Ireland cannot afford to be complacent about pensions, the Minister for Finance, Mr McCreevy said today.
Speaking at an ICTU conference on occupational pension schemes he said that pensions are an issue that Ireland must deal with immediately.
According to Mr McCreevy, public service and social welfare pensions now cost the Exchequer about 5 per cent of GNP. Maintaining the present level of provision is expected to cost about 8 per cent of GNP in 2026 and about 12.5 per cent of GNP in 2056.
A recent study of population projections published by the Minister for Social and Family Affairs showed that, in 2001, there were about 430,000 people of pension age in Ireland: this is estimated to rise to 673,000 in 2021 and to 1.2 million in 2056.
Mr McCreevy said that as a result of this, the ratio of people of working age to people over pension age falls from 5.3 in 2001 to just 1.8 in 2056.
"Ireland is not immediately facing the same kind of severe demographic problems which confront many of our EU and OECD partners now. Their failure to prepare in good times has forced them to introduce the type of measures to curtail pension costs which led to major protests in France and Austria in recent weeks," said Mr McCreevy.
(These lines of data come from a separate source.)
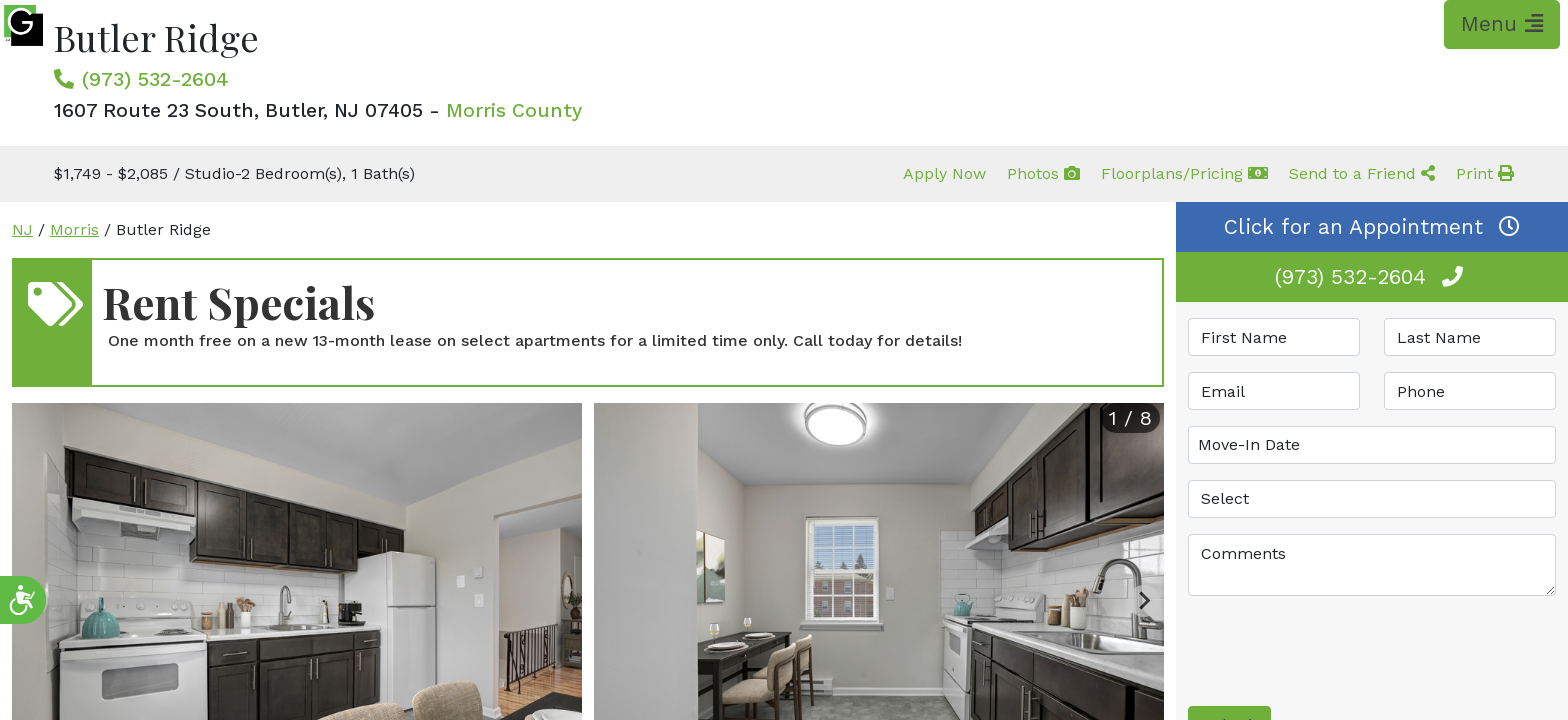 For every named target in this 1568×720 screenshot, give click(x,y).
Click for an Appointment (1372, 227)
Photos (1043, 173)
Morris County (514, 110)
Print (1485, 173)
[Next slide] (1144, 601)
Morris (74, 229)
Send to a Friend (1362, 173)
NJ (22, 229)
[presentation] (1340, 651)
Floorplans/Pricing (1184, 173)
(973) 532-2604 (155, 79)
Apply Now (944, 173) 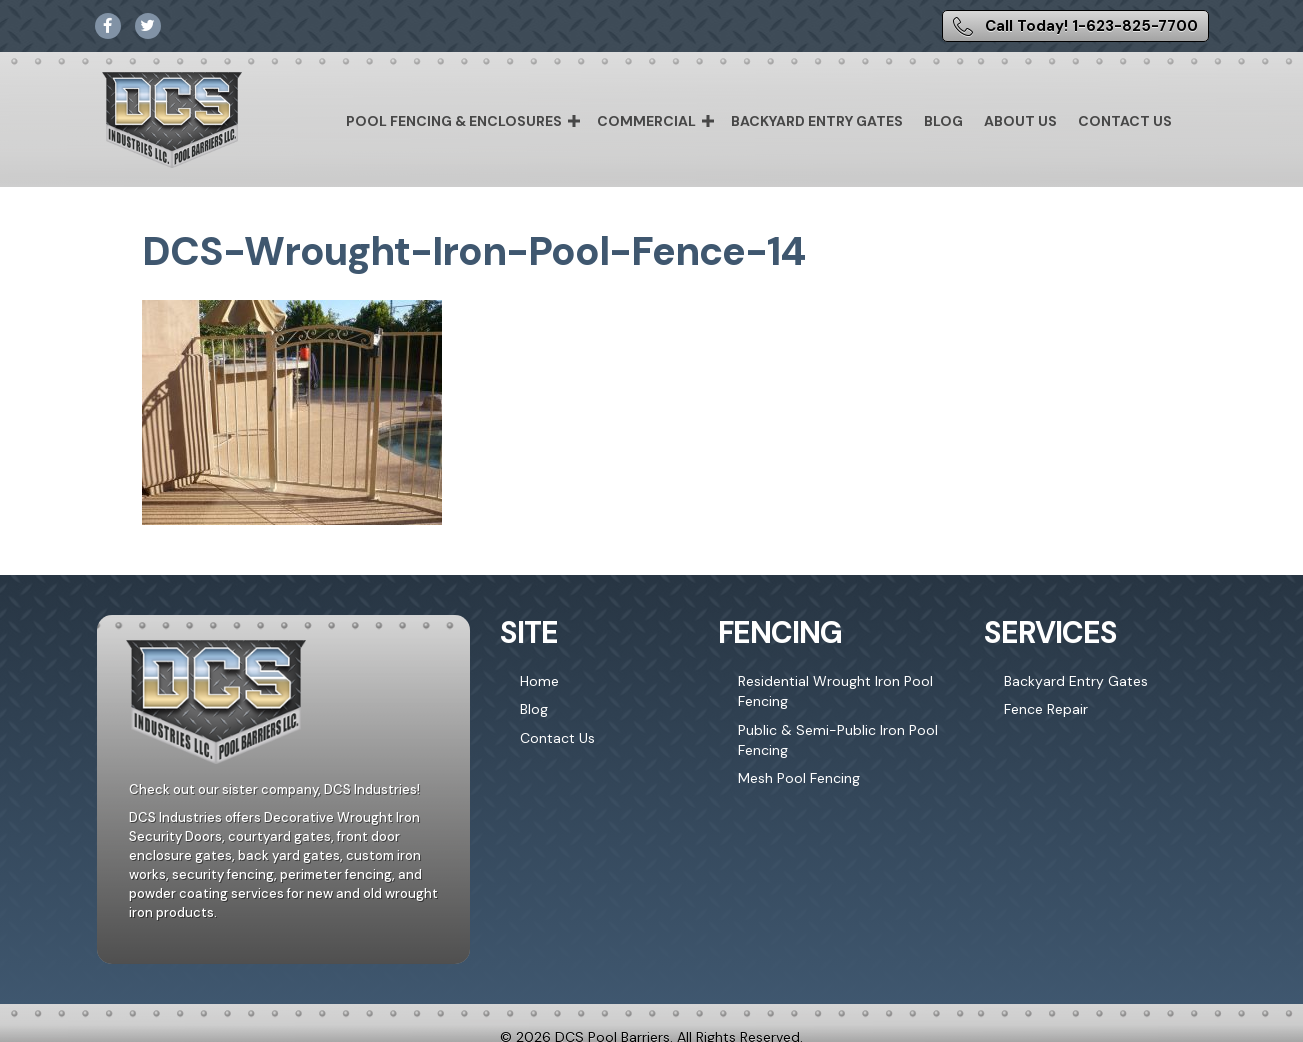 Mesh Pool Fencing (799, 778)
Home (539, 681)
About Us (1020, 121)
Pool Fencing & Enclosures (454, 121)
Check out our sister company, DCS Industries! (274, 789)
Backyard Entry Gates (817, 121)
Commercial (646, 121)
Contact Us (1125, 121)
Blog (943, 121)
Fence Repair (1046, 709) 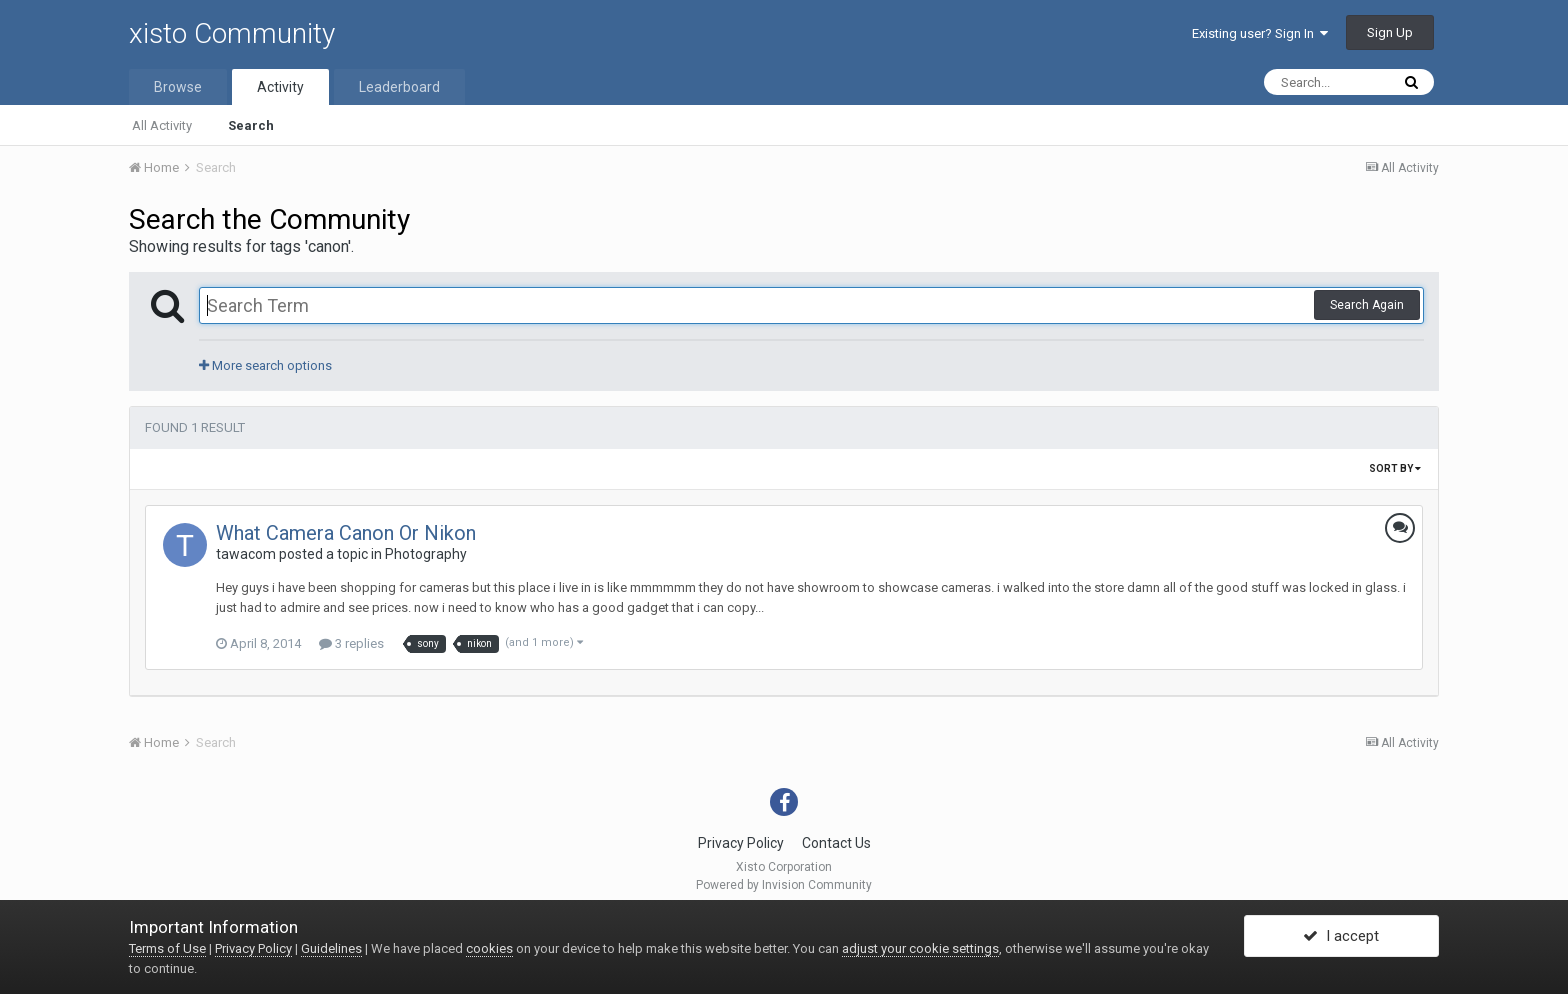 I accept (1341, 937)
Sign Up (1390, 32)
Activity (280, 87)
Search (251, 125)
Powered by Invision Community (784, 885)
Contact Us (836, 843)
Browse (178, 87)
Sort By (1395, 468)
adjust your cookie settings (920, 948)
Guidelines (331, 948)
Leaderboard (399, 87)
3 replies (351, 643)
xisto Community (232, 33)
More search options (265, 365)
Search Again (1367, 305)
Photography (426, 554)
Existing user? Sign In (1260, 33)
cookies (489, 948)
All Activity (162, 125)
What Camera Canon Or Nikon (346, 533)
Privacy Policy (741, 843)
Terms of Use (167, 948)
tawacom (246, 554)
"I am concerned, however, that many people in Ireland may be complacent about the future. We cannot afford to be complacent. Only by adopting the correct policy decisions now will we be able to avoid the difficulties being experienced by countries like France and Austria," warned Mr McCreevy.He added that the cost of pensions was a major issue for Irish society and that it must be tackled.